Please give every line below again exactly, but not its pictures.
RECORDS TO USE Start Marker
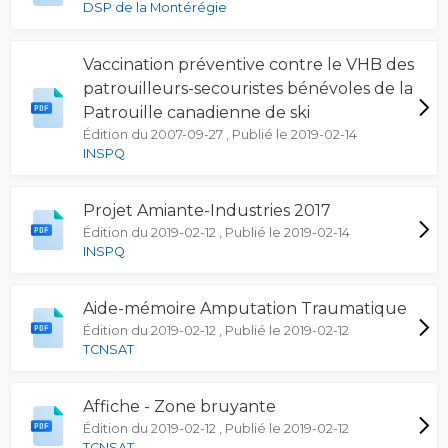
DSP de la Montérégie
Vaccination préventive contre le VHB des
patrouilleurs-secouristes bénévoles de la
Patrouille canadienne de ski
Édition du 2007-09-27 , Publié le 2019-02-14
INSPQ
Projet Amiante-Industries 2017
Édition du 2019-02-12 , Publié le 2019-02-14
INSPQ
Aide-mémoire Amputation Traumatique
Édition du 2019-02-12 , Publié le 2019-02-12
TCNSAT
Affiche - Zone bruyante
Édition du 2019-02-12 , Publié le 2019-02-12
TCNSAT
RECORDS TO USE End Marker
→ TASK RESPONSE
DSP de la Montérégie
Vaccination préventive contre le VHB des
patrouilleurs-secouristes bénévoles de la
Patrouille canadienne de ski
Édition du 2007-09-27 , Publié le 2019-02-14
INSPQ
Projet Amiante-Industries 2017
Édition du 2019-02-12 , Publié le 2019-02-14
INSPQ
Aide-mémoire Amputation Traumatique
Édition du 2019-02-12 , Publié le 2019-02-12
TCNSAT
Affiche - Zone bruyante
Édition du 2019-02-12 , Publié le 2019-02-12
TCNSAT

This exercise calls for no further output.